Si, se sabe, que no irá a Córdoba. Allí enviará al ministro de Planificación Federal, Julio De Vido, que el martes anunciará oficialmente junto a De la Sota el inicio de dos «megaobras» que el jueves pasado Kirchner y De la Sota pactaron en una reunión en Buenos Aires.

«Kirchner está acompañando a De la Sota, pero no es una apuesta personal»
, explicó ayer un funcionario de acceso diario al despacho presidencial y confirmó que el santacruceño no desembarcará en la provincia mediterránea antes de la elección del próximo domingo.

La tendencia es auxiliar a los gobernadores del PJ pero sin involucrar más allá de lo razonable al Presidente. El ministro del Interior, Aníbal Fernández, patentó esa actitud: negó que las elecciones provinciales signifiquen plebiscitos escalonados de la gestión Kirchner.

Igual, en el caso de De la Sota, los pronósticos son dulces y anticipan un triunfo holgado del PJ sobre el radical Oscar Aguad. «Estamos 15 puntos arriba», le dijo confiado ayer a este diario el senador nacional Jorge Montoya, coordinador de la campaña delasotista.

Quizá, si el resultado es dulce como presumen los síbilos, el domingo Kirchner tenga otro arranque «espontáneo», se trepe a un avión y aterrice en Córdoba para festejar.

Los hombres del Presidente juran que
el gobierno será «equitativo» a la hora de repartir respaldo, que no habrá diferencias entre los leales que apoyaron a Kirchner y los que no lo hicieron. En este último grupo figura De la Sota.

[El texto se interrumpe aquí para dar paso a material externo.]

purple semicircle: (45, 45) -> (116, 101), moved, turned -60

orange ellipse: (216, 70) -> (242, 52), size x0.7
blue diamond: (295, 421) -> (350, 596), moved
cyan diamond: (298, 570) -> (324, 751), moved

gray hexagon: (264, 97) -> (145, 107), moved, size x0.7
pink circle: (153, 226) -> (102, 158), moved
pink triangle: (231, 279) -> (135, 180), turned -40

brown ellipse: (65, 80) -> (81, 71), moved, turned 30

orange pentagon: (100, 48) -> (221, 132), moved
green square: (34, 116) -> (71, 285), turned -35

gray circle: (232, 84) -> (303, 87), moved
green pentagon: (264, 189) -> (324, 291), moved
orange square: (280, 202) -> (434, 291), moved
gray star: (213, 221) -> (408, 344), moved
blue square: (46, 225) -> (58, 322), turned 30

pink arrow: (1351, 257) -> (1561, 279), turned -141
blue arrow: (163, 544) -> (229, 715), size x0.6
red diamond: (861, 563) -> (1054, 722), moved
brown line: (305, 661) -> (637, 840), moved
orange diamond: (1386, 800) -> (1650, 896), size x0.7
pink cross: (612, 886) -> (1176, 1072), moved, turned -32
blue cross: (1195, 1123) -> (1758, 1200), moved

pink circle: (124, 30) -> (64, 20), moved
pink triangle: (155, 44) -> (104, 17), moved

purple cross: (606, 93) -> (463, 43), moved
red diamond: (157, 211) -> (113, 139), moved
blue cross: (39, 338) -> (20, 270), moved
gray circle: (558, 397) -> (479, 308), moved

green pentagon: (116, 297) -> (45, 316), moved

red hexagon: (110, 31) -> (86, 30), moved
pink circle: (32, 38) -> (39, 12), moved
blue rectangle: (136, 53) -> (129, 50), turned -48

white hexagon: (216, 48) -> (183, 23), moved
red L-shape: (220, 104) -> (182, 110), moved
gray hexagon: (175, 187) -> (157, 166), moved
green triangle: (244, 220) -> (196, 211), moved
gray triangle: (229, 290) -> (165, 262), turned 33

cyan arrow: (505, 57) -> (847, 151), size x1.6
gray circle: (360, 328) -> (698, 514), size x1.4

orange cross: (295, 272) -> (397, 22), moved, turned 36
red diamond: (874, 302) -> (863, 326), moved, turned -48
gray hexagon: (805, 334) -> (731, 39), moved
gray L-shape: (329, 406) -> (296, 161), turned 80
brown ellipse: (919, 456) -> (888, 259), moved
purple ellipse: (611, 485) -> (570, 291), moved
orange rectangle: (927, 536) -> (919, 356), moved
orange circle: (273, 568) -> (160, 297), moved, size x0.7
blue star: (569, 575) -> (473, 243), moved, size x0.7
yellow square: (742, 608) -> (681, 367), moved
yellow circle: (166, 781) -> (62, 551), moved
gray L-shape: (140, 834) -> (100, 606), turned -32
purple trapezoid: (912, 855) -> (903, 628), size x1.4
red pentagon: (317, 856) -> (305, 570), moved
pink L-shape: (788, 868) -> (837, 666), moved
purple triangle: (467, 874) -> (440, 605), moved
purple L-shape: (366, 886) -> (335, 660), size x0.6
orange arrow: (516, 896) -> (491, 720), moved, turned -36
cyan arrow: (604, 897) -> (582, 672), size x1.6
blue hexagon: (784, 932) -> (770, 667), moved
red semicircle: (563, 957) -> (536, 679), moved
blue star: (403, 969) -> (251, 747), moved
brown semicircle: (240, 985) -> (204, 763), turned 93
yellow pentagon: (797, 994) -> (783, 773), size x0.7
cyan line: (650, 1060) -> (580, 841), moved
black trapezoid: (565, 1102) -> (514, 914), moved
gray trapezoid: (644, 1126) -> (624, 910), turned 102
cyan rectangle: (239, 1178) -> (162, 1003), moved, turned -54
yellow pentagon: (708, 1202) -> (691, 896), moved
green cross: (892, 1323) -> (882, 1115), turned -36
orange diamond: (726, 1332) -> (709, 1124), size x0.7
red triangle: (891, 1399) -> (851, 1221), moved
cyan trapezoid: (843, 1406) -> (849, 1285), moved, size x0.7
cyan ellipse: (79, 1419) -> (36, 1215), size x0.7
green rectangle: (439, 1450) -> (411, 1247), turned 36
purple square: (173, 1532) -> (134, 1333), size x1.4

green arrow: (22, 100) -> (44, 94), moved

Sin embargo, hay claroscuros. El último jueves,
Kirchner se mostró junto a Gildo Insfrán, que ayer la peleó en las urnas el permiso para aspirar a su reelección. Fue una señal de apoyo expreso a uno de los pocos gobernadores que se plegaron temprano a la postulación del sureño.

Entre el 8 y el 15 de junio visitará Tierra del Fuego, donde el 22 de junio el dúo
Carlos Manfredotti-Daniel Gallo arriesga su continuidad contra un combo encabezado por el senador radical Mario Colazo.

En este caso,
Kirchner expone un compromiso más enérgico. Primero, porque involucra la región patagónica; segundo, porque Gallo -a pesar del vínculo personal entre Manfredotti y Carlos Menem-integra la legión sureña que desde el principio apostó por el santacruceño.

Además, sería costoso para el gobierno que en el segundo test en las urnas, el PJ resigne el control de una provincia. Por eso, Kirchner ordenó a
Aníbal Fernández y Juan Carlos Mazzón que sigan hora a hora el pulso electoral fueguino.

Las gestiones dan resultado: luego de un temblor, Kirchner está recuperando la sonrisa. Los encuestadores del Ministerio del Interior perfilan ahora una ventaja para el PJ.